**WHAT YOU NEED TO DO:** When you spot the word "Kits" in a line of the data below, copy that line.

**TASK INPUT:**
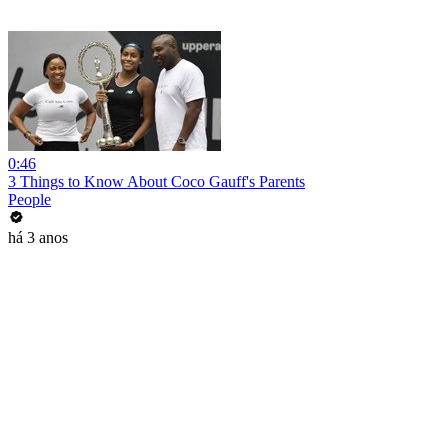
0:46
3 Things to Know About Coco Gauff's Parents
People
há 3 anos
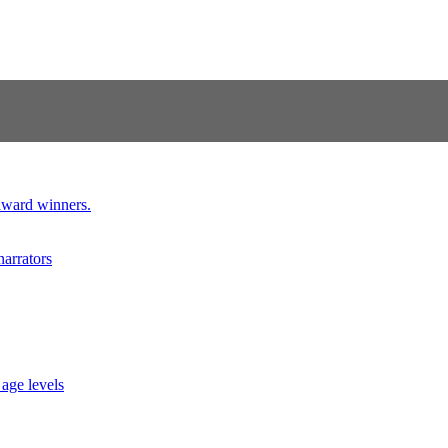
 award winners.
narrators
 age levels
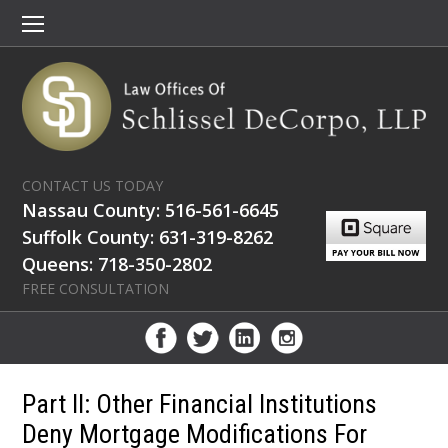
CONTACT US TODAY
Nassau County: 516-561-6645
Suffolk County: 631-319-8262
Queens: 718-350-2802
FREE CONSULTATION
Part II: Other Financial Institutions
Deny Mortgage Modifications For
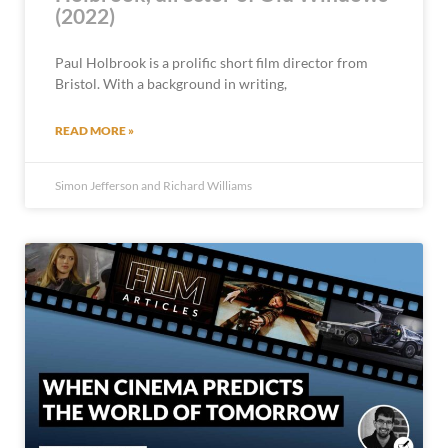
(2022)
Paul Holbrook is a prolific short film director from
Bristol. With a background in writing,
READ MORE »
Simon Jefferson and Richard Williams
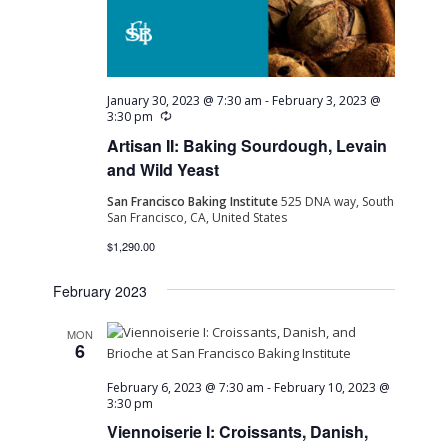
Navig
January 30, 2023 @ 7:30 am
-
February 3, 2023 @
Recurring
3:30 pm
Artisan II: Baking Sourdough, Levain
and Wild Yeast
San Francisco Baking Institute
525 DNA way, South
San Francisco, CA, United States
$1,290.00
February 2023
MON
6
February 6, 2023 @ 7:30 am
-
February 10, 2023 @
3:30 pm
Viennoiserie I: Croissants, Danish,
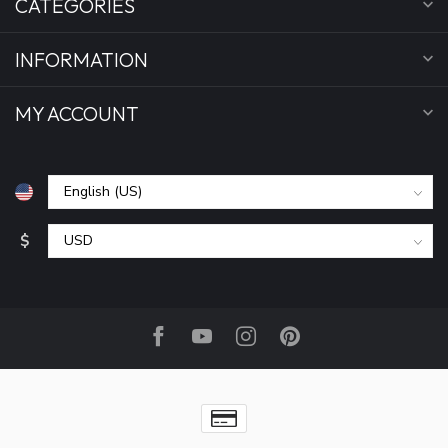
CATEGORIES
INFORMATION
MY ACCOUNT
$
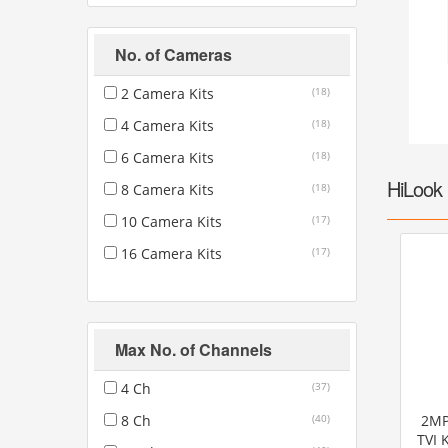
Fire
›
ColorVu Cameras
No. of Cameras
Outdoor Cameras
Intruder Alarms
›
PoE Cameras
2 Camera Kits
(18)
Intercoms
›
Smart Hybrid Cameras
4 Camera Kits
(18)
BRANDS
6 Camera Kits
(18)
Shop by Brand
›
HiLook 
8 Camera Kits
(18)
OFFERS
10 Camera Kits
(17)
Super Specials
›
16 Camera Kits
(17)
Max No. of Channels
4 Ch
(37)
8 Ch
(40)
2MP
TVI 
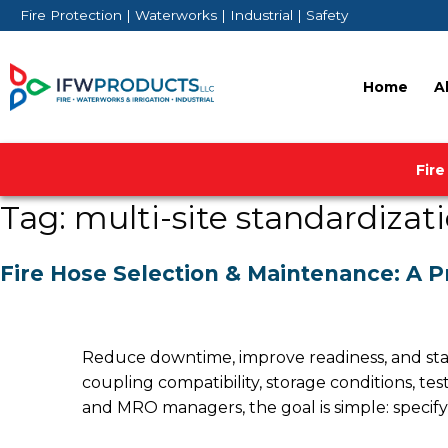
Skip
Fire Protection | Waterworks | Industrial | Safety
to
content
Home
A
Fire
Tag:
multi-site standardizat
Fire Hose Selection & Maintenance: A P
Reduce downtime, improve readiness, and standa
coupling compatibility, storage conditions, te
and MRO managers, the goal is simple: specify t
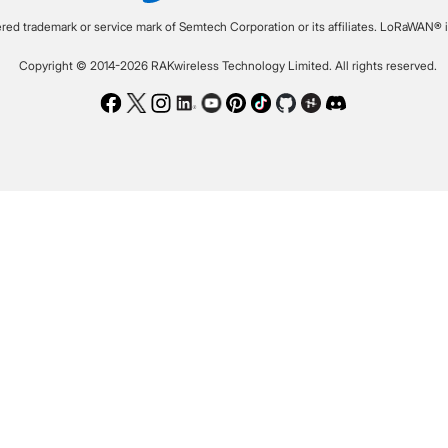
ered trademark or service mark of Semtech Corporation or its affiliates. LoRaWAN® i
Copyright © 2014-2026 RAKwireless Technology Limited. All rights reserved.
Facebook
Twitter
Instagram
LinkedIn
Youtube
Pinterest
TikTok
Github
Hackster
Discord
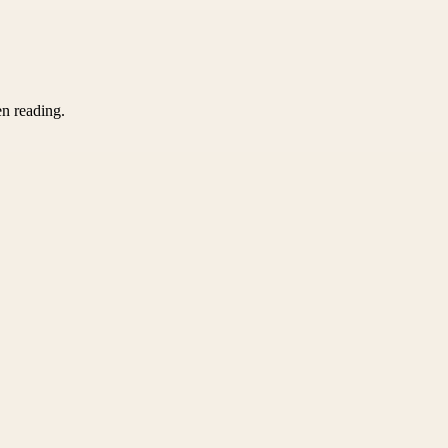
en reading.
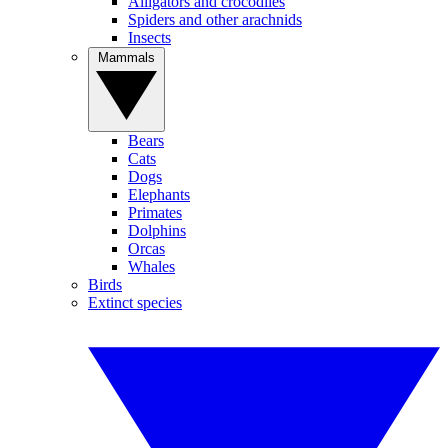
Alligators and crocodiles
Spiders and other arachnids
Insects
Mammals
Bears
Cats
Dogs
Elephants
Primates
Dolphins
Orcas
Whales
Birds
Extinct species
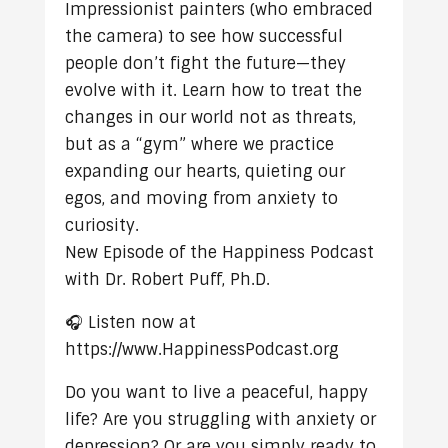
Impressionist painters (who embraced
the camera) to see how successful
people don’t fight the future—they
evolve with it. Learn how to treat the
changes in our world not as threats,
but as a “gym” where we practice
expanding our hearts, quieting our
egos, and moving from anxiety to
curiosity.
New Episode of the Happiness Podcast
with Dr. Robert Puff, Ph.D.
🎧 Listen now at
https://www.HappinessPodcast.org
Do you want to live a peaceful, happy
life? Are you struggling with anxiety or
depression? Or are you simply ready to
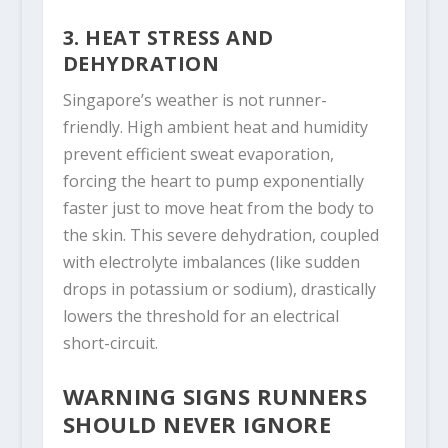
3. HEAT STRESS AND
DEHYDRATION
Singapore’s weather is not runner-
friendly. High ambient heat and humidity
prevent efficient sweat evaporation,
forcing the heart to pump exponentially
faster just to move heat from the body to
the skin. This severe dehydration, coupled
with electrolyte imbalances (like sudden
drops in potassium or sodium), drastically
lowers the threshold for an electrical
short-circuit.
WARNING SIGNS RUNNERS
SHOULD NEVER IGNORE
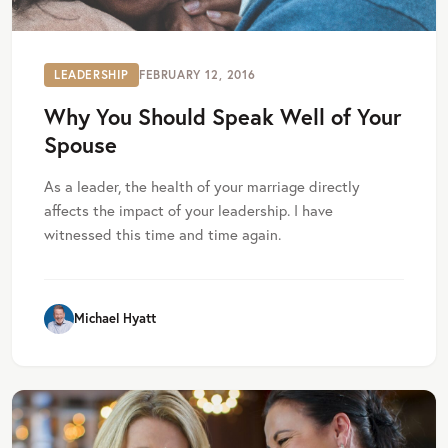
LEADERSHIP
FEBRUARY 12, 2016
Why You Should Speak Well of Your
Spouse
As a leader, the health of your marriage directly
affects the impact of your leadership. I have
witnessed this time and time again.
Michael Hyatt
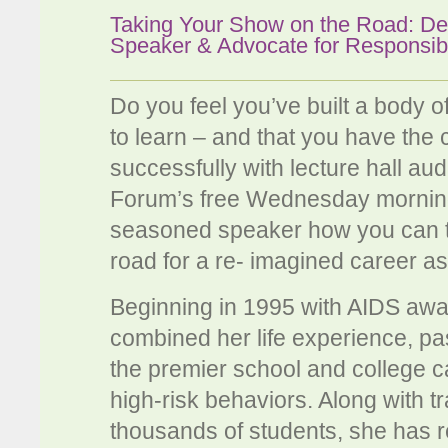
Taking Your Show on the Road: De
Speaker & Advocate for Responsib
Do you feel you’ve built a body 
to learn – and that you have the c
successfully with lecture hall 
Forum’s free Wednesday morning
seasoned speaker how you can ta
road for a re- imagined career a
Beginning in 1995 with AIDS awa
combined her life experience, p
the premier school and college
high-risk behaviors. Along with t
thousands of students, she has r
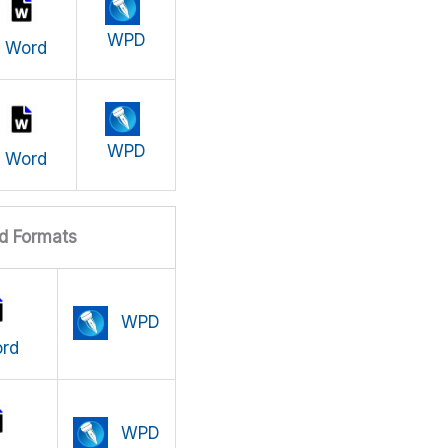
WPD
Word
WPD
Word
d Formats
WPD
rd
WPD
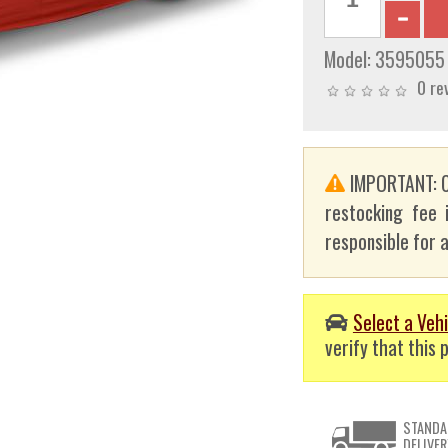
Model:
3595055
0 re
IMPORTANT: C
restocking fee 
responsible for a
Select a Vehi
verify that this p
STANDA
DELIVER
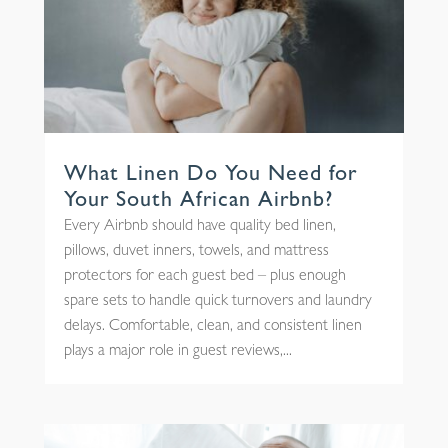
What Linen Do You Need for
Your South African Airbnb?
Every Airbnb should have quality bed linen,
pillows, duvet inners, towels, and mattress
protectors for each guest bed – plus enough
spare sets to handle quick turnovers and laundry
delays. Comfortable, clean, and consistent linen
plays a major role in guest reviews,...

**YOUR SOLUTION:**
2 Camera Kits
4 Camera Kits
6 Camera Kits
8 Camera Kits
10 Camera Kits
16 Camera Kits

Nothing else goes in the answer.